**Brief:** Below are the entries to work from; restate word for word the portion that opens with the line containing "de Agosto 2026" and closes with the line containing "yang lulus ujian.", keeping both.

**Records from a data collection:**
------------------------------------

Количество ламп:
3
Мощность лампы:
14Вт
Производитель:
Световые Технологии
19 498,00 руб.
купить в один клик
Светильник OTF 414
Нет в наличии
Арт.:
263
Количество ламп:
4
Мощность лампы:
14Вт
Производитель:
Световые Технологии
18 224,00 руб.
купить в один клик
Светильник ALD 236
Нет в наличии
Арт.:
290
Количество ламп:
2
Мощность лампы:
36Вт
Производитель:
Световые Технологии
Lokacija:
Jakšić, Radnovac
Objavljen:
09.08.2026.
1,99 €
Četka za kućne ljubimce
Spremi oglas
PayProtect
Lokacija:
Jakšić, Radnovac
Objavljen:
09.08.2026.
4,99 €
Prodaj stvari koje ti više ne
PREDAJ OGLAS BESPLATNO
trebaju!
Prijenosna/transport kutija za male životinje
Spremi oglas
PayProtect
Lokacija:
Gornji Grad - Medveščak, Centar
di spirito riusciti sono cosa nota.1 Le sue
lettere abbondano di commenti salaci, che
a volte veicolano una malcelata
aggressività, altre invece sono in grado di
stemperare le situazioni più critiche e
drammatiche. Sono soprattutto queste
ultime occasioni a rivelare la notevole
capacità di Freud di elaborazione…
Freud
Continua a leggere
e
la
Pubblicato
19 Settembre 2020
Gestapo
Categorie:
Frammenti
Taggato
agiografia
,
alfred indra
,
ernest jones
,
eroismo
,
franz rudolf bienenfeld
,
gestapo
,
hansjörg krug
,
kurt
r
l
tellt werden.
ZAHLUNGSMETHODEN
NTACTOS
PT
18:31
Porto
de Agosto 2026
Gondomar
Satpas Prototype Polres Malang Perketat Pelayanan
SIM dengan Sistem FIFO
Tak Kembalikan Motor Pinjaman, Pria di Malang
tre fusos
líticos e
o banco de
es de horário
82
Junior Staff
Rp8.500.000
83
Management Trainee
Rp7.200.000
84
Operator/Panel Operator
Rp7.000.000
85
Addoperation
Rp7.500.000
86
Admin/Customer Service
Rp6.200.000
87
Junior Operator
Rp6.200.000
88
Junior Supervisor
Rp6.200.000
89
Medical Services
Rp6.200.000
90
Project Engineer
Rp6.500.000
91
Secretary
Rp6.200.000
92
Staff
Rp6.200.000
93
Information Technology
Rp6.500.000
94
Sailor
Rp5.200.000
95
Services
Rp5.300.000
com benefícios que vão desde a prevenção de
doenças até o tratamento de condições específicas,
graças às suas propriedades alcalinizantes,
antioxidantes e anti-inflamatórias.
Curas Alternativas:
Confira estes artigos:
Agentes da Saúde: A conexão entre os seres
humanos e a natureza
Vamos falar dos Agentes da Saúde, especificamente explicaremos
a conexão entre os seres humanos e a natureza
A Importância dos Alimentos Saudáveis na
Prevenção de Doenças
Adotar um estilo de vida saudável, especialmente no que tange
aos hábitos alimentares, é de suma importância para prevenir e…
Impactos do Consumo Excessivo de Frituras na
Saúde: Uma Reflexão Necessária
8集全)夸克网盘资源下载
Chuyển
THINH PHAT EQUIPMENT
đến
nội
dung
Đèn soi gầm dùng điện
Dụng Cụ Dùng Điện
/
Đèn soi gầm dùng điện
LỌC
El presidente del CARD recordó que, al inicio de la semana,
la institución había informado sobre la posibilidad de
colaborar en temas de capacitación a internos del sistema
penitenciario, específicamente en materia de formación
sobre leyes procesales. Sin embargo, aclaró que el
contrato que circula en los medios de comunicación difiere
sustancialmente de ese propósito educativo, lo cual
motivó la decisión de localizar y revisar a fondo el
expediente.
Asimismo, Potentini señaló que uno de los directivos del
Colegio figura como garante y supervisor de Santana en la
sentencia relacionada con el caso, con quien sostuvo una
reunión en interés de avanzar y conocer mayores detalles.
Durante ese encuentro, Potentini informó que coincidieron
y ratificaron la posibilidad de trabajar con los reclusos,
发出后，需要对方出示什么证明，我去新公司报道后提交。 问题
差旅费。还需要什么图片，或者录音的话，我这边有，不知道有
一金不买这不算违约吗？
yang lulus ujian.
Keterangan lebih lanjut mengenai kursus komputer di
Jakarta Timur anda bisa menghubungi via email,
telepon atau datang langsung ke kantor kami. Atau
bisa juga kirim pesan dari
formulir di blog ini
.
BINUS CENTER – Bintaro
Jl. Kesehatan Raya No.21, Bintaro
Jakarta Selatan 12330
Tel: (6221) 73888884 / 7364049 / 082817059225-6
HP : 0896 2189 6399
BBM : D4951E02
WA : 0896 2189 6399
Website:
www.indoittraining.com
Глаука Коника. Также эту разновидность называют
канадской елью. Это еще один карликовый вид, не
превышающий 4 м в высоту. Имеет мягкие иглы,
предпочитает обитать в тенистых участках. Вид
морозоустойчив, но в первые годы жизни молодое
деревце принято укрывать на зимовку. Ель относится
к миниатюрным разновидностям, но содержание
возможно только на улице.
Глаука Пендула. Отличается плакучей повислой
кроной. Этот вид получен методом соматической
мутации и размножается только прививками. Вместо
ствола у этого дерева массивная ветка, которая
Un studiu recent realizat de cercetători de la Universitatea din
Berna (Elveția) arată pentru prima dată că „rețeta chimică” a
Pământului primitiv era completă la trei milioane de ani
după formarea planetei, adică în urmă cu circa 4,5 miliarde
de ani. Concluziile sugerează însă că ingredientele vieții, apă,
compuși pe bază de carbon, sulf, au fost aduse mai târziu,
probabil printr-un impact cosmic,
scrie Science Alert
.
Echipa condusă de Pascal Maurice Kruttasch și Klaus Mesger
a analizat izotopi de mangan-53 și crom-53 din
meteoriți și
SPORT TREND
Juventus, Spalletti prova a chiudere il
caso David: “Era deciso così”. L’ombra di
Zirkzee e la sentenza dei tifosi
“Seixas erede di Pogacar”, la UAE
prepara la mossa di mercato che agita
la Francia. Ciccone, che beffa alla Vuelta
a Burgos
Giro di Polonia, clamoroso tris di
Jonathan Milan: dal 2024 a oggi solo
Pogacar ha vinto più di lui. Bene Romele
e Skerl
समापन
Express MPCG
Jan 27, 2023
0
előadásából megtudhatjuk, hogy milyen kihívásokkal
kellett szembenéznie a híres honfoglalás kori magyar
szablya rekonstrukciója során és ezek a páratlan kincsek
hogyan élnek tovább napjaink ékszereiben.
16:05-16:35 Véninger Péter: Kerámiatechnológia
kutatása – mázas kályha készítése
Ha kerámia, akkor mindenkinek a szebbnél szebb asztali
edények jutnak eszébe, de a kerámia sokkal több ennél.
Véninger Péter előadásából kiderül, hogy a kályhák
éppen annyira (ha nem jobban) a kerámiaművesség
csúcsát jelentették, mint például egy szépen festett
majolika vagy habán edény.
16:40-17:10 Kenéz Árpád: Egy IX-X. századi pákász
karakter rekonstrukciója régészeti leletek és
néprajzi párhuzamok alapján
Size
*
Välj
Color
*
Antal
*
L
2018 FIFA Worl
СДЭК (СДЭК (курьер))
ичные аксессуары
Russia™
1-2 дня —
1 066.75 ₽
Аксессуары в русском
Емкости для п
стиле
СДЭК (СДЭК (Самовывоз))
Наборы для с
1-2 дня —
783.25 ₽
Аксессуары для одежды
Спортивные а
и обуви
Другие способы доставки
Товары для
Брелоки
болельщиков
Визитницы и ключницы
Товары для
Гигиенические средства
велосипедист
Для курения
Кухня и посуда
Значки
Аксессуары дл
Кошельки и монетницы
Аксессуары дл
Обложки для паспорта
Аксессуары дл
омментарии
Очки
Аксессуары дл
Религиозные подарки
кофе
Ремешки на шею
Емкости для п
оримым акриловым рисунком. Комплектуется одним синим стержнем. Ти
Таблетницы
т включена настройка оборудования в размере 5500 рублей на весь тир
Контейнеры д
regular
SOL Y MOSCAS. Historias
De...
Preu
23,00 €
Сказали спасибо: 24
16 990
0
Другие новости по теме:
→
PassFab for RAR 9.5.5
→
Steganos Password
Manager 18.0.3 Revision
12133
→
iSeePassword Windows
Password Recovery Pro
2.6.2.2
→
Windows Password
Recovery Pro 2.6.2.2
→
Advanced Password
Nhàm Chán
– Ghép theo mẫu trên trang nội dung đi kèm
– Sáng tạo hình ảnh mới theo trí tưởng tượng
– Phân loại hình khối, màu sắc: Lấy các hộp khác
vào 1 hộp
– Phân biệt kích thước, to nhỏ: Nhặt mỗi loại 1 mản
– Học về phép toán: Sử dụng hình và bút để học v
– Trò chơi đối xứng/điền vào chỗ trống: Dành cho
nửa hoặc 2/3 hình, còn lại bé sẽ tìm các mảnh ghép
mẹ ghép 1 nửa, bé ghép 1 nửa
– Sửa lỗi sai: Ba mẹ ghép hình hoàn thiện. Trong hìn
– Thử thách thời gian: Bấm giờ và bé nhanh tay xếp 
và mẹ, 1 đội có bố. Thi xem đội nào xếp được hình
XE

------------------------------------

**Reply to the exercise:**
de Agosto 2026
Gondomar
Satpas Prototype Polres Malang Perketat Pelayanan
SIM dengan Sistem FIFO
Tak Kembalikan Motor Pinjaman, Pria di Malang
tre fusos
líticos e
o banco de
es de horário
82
Junior Staff
Rp8.500.000
83
Management Trainee
Rp7.200.000
84
Operator/Panel Operator
Rp7.000.000
85
Addoperation
Rp7.500.000
86
Admin/Customer Service
Rp6.200.000
87
Junior Operator
Rp6.200.000
88
Junior Supervisor
Rp6.200.000
89
Medical Services
Rp6.200.000
90
Project Engineer
Rp6.500.000
91
Secretary
Rp6.200.000
92
Staff
Rp6.200.000
93
Information Technology
Rp6.500.000
94
Sailor
Rp5.200.000
95
Services
Rp5.300.000
com benefícios que vão desde a prevenção de
doenças até o tratamento de condições específicas,
graças às suas propriedades alcalinizantes,
antioxidantes e anti-inflamatórias.
Curas Alternativas:
Confira estes artigos:
Agentes da Saúde: A conexão entre os seres
humanos e a natureza
Vamos falar dos Agentes da Saúde, especificamente explicaremos
a conexão entre os seres humanos e a natureza
A Importância dos Alimentos Saudáveis na
Prevenção de Doenças
Adotar um estilo de vida saudável, especialmente no que tange
aos hábitos alimentares, é de suma importância para prevenir e…
Impactos do Consumo Excessivo de Frituras na
Saúde: Uma Reflexão Necessária
8集全)夸克网盘资源下载
Chuyển
THINH PHAT EQUIPMENT
đến
nội
dung
Đèn soi gầm dùng điện
Dụng Cụ Dùng Điện
/
Đèn soi gầm dùng điện
LỌC
El presidente del CARD recordó que, al inicio de la semana,
la institución había informado sobre la posibilidad de
colaborar en temas de capacitación a internos del sistema
penitenciario, específicamente en materia de formación
sobre leyes procesales. Sin embargo, aclaró que el
contrato que circula en los medios de comunicación difiere
sustancialmente de ese propósito educativo, lo cual
motivó la decisión de localizar y revisar a fondo el
expediente.
Asimismo, Potentini señaló que uno de los directivos del
Colegio figura como garante y supervisor de Santana en la
sentencia relacionada con el caso, con quien sostuvo una
reunión en interés de avanzar y conocer mayores detalles.
Durante ese encuentro, Potentini informó que coincidieron
y ratificaron la posibilidad de trabajar con los reclusos,
发出后，需要对方出示什么证明，我去新公司报道后提交。 问题
差旅费。还需要什么图片，或者录音的话，我这边有，不知道有
一金不买这不算违约吗？
yang lulus ujian.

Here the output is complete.